Making the road by walking, one step at a time

by Marissa Papula, Director of Campus Ministry

 

A group text of Jesuit-affiliated friends had my phone buzzing recently. Someone in the chat had been offered a job opportunity far from home and wasn’t sure how to approach it. Schooled in Ignatian spirituality, he knew a bit about discernment but wanted to hear from other reflective, creative companions about how they would pray with such a decision, and what advice they might offer.

The chat showed up. Texts rolled in about praying with the initial emotional response to the news, asking whom such a move would “best serve,” recommending Ignatius’s deathbed meditation, proposing imaginative prayer to envision life in the new place and notice consolation or desolation, and advising against letting fear play any role in the choice. The messages were rich, wise, heartfelt, and soulful: a collection of mirrors reflecting truth back to this person as he weighed options among goods, all with an unmistakably Ignatian accent.

One message in particular, written by a Jesuit friend of mine, stopped me mid-scroll and has been preserved in my screenshots ever since, so perfectly did he grasp what everyone else was reaching toward:

“At some point, the answer to your question will only be as clear as it can get without a promise of certainty (which we so often long for). When you’re at that point, pray for courage instead, and trust that the discernment was good. Onward!”

At LMU, we walk alongside students who face these same kinds of good discernments all the time: this major or that one, this internship or another, a hometown after graduation or somewhere entirely new. Among our faculty and staff, too, we often make decisions without the clarity or certainty we crave, choices guided only by limited information and the raw emotional data that illuminate just the next step forward, rarely the whole path.

So often, I want to see the entire journey before me. But more often than not, I’m given only enough light for the next moment.
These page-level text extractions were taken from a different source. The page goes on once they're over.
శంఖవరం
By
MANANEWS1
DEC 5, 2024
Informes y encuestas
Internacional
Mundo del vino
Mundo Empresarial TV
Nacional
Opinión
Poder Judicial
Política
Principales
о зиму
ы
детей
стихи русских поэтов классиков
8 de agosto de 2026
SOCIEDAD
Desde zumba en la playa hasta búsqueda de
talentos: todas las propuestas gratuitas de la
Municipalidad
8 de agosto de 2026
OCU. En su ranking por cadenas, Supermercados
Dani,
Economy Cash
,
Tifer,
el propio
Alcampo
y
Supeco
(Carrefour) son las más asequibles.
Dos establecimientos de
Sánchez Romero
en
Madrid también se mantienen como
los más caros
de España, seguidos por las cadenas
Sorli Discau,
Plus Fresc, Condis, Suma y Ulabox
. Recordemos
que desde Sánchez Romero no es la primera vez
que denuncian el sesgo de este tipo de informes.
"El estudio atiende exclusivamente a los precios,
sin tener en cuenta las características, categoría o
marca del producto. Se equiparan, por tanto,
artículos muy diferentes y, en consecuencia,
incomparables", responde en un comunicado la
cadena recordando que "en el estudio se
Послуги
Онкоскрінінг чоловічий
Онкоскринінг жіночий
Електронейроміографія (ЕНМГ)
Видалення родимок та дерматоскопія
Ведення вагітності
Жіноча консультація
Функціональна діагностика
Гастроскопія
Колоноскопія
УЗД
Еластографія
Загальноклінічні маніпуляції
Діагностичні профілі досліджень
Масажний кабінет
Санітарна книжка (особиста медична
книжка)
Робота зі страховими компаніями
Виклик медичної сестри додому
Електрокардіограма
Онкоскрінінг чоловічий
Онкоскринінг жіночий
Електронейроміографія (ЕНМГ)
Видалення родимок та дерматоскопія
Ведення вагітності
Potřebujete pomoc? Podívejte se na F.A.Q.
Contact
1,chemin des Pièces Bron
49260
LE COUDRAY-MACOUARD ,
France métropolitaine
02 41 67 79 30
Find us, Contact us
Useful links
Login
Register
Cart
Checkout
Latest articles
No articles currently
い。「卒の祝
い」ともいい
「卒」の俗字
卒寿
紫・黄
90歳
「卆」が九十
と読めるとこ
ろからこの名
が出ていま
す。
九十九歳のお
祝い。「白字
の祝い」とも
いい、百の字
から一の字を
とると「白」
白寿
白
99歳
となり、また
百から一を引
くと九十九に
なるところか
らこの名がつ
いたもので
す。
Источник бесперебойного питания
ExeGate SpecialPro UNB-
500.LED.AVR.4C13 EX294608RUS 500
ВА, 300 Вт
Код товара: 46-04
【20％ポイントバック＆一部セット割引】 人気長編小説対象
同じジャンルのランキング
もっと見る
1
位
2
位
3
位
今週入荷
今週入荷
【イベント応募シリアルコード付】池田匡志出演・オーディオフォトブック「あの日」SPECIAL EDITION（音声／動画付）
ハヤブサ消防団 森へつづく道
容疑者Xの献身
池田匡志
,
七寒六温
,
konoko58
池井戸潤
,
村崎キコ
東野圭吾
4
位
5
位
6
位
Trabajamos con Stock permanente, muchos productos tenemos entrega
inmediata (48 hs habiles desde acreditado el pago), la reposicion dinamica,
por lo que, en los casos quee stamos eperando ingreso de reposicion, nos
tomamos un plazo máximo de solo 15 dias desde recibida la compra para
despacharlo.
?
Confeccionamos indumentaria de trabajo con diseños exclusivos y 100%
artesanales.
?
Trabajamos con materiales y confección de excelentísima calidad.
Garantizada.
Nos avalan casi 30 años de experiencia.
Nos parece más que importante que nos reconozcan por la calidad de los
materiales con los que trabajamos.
And so, I pray for courage.

This Ignatian Heritage Month, themed “Us, Here, Now,” invites us at LMU to reflect on who we are, in this moment, in this place, through the lens of mission. Our mission is not a static inheritance but a dynamic responsibility: one that makes demands of us, one that calls us to the creative challenge of living faithfully to our identity while imagining who we are called to become. The magis animates this work, as does our call to live as persons for and with others. We choose magnanimity over myopia. And that choice, too, demands courage.

This November, the Division of Mission offers a buffet of programs for our community to feast on as we nourish ourselves to answer this shared call. Together, we situate ourselves, us, here, now, faithful to who we are, drawn toward who we might yet be. Our programming and encounters offer clarity about our identity and a renewed confidence in our commitments.

Join us. And then, pray for the courage to live into the vision of who we are called to become.